A key school priority to give all learners, in particular the more able, the opportunity to deepen their understanding of a text. Further learner interviews identified that learners wanted more quality time within lessons to discuss books they were reading in class in order to analyse and understand the language in texts, and in doing so develop a deeper understanding of the text. This was a particular focus as most are EAL learners and as a result can struggle with the nuances within the English language.

Staff CPD time was used to share current good practice of teaching reading skills and developing comprehension of texts. Staff were given opportunities to share how the teaching of reading could be further improved to develop and introduce the new initiative. CPD was delivered to develop creative and consistent approaches to developing learners’ understanding of texts and development of vocabulary. Whole-school CPD was delivered by external consultant to teaching staff and learning support assistants to create a consistent approach. Resources were provided to support staff in developing appropriate question stems, activities and selecting appropriate texts. 3) Resources were provided and additional books purchased to engage and motivate learners’ reading for pleasure and ensure sufficient challenge within the texts being provided. 4) Monitoring of impact identified areas for further improvement through learner interviews, lesson observations and teacher feedback throughout the implementation of the initiative.
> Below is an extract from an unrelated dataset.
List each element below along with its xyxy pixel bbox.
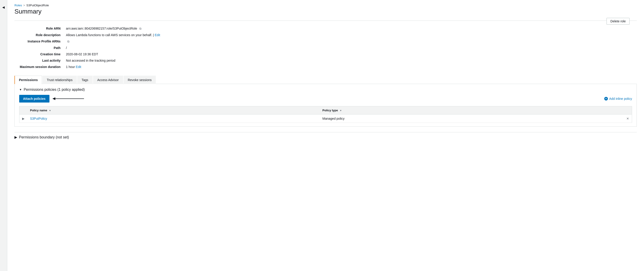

Information gathered was used to further improve teaching of reading or provide bespoke CPD and support to individual staff. “ERIC time” (Enjoying Reading, Improving Comprehension) was introduced as a whole-school approach to promote reading for pleasure, immerse learners in higher-tiered vocabulary, provide opportunities to discuss texts in more depth, and develop comprehension. The initiative has provided a consistent approach for all staff and learners, leading to increased enjoyment of reading, extended vocabulary ranges, and greater skills and confidence in exploring and using new words in a range of contexts.
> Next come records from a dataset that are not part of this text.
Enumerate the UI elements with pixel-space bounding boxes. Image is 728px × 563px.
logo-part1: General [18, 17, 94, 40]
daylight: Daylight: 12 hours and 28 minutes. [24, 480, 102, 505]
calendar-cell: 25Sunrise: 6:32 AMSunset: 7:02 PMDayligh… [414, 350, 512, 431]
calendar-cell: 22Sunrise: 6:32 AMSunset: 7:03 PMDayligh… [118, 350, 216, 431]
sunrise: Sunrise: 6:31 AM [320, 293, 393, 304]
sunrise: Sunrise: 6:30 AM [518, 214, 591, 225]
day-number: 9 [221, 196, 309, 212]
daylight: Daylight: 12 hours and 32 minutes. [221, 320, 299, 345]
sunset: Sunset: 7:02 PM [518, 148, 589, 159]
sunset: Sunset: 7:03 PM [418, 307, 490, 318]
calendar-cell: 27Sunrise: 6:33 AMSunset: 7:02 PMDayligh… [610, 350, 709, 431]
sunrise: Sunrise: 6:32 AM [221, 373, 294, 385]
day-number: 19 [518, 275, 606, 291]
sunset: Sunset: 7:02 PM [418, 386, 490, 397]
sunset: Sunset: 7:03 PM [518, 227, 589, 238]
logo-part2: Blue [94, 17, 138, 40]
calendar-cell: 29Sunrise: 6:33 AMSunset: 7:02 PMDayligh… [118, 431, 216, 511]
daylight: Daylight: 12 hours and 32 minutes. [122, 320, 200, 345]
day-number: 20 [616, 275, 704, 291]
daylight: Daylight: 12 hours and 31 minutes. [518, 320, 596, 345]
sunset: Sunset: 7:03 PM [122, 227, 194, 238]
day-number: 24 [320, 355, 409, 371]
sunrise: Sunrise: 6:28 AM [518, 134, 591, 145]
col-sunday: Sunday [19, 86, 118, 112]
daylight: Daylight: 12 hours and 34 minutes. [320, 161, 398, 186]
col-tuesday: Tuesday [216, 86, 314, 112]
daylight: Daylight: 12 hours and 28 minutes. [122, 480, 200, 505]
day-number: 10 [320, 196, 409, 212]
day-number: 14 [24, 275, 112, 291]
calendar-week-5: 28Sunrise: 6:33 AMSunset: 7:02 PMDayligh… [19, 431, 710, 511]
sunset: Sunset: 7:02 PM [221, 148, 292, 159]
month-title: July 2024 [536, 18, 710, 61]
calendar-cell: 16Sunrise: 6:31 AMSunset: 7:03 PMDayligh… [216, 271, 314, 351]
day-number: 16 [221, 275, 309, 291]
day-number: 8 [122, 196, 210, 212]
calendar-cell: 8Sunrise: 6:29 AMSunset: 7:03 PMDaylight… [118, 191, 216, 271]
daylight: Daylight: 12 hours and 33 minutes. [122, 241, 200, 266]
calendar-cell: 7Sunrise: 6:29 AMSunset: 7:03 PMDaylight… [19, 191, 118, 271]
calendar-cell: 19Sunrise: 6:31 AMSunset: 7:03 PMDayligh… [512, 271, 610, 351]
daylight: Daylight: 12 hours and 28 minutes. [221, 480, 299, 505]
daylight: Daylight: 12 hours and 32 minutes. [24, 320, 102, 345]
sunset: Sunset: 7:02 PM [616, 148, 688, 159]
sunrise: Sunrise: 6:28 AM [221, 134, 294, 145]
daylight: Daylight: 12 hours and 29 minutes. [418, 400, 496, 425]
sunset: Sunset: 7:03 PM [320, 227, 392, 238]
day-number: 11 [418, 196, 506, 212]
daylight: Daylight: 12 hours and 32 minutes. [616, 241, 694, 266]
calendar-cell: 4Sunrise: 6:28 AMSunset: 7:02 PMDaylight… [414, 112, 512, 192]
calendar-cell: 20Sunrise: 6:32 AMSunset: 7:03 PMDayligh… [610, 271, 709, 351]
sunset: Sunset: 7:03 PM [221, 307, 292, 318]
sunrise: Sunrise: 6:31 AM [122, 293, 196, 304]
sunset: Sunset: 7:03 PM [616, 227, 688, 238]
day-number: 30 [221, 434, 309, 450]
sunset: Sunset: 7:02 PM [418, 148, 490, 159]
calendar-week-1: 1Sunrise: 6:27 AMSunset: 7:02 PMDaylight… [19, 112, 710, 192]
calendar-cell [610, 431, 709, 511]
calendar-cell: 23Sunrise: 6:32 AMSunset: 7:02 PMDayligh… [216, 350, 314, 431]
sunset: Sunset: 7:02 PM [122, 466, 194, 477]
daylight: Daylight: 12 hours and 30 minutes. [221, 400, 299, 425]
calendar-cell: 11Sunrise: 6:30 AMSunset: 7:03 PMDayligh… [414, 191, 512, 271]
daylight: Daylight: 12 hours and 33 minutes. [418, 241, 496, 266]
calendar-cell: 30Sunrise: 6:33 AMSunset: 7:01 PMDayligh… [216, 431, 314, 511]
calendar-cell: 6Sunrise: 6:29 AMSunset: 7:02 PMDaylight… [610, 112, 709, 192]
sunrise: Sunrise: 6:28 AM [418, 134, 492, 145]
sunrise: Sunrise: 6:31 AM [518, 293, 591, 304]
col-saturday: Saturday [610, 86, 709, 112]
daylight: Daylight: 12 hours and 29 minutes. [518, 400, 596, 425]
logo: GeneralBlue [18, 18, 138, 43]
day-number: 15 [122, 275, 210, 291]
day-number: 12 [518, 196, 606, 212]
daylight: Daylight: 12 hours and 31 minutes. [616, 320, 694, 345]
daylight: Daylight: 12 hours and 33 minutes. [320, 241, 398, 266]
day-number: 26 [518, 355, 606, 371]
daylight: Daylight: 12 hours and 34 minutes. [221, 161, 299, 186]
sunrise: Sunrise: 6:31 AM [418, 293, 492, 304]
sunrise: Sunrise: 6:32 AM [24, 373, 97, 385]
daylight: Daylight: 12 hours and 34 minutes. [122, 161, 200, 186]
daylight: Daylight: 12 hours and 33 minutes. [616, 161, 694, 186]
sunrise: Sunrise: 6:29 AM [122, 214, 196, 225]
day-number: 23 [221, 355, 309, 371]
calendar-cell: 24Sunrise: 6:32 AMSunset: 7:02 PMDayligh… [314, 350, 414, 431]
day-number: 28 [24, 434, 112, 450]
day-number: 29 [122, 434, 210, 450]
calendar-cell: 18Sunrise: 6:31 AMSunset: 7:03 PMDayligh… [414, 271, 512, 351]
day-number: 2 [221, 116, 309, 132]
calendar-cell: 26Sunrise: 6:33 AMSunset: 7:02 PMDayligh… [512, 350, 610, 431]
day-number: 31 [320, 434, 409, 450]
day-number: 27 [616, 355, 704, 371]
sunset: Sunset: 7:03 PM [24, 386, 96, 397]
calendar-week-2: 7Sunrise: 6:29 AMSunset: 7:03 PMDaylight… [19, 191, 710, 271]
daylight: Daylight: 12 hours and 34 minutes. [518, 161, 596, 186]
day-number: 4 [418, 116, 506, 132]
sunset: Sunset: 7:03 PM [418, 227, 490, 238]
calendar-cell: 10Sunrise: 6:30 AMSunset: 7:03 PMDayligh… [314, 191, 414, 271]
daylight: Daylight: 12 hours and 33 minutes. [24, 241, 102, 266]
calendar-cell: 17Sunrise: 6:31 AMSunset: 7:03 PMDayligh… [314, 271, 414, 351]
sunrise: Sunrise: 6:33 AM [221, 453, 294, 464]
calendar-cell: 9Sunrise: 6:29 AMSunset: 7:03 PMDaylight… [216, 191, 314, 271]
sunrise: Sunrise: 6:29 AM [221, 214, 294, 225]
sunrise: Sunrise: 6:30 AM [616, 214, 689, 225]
There was a change in learner attitudes towards comprehension and learning new words. Learners now ask more questions about what words mean and why. They began to transfer words discussed or introduced through reading into their speech and writing. This led to the introduction of “words of the week” – selected from ERIC sessions to further embed new vocabulary. Data analysis demonstrated that the introduction of ERIC had a significant impact on attainment and progress, as well as the teaching of reading across the school. Learner interviews demonstrated that children enjoyed these sessions and the discussion that took place within them helping them to understand texts. ERIC sessions provided all learners access to age-appropriate and challenging texts through the whole-class reading and discussion. Both staff and learners benefitted from a consistent whole-school approach to developing comprehension and building vocabulary. Staff confidence and expertise in creating higher-order questions and tasks increased as a result of CPD provided.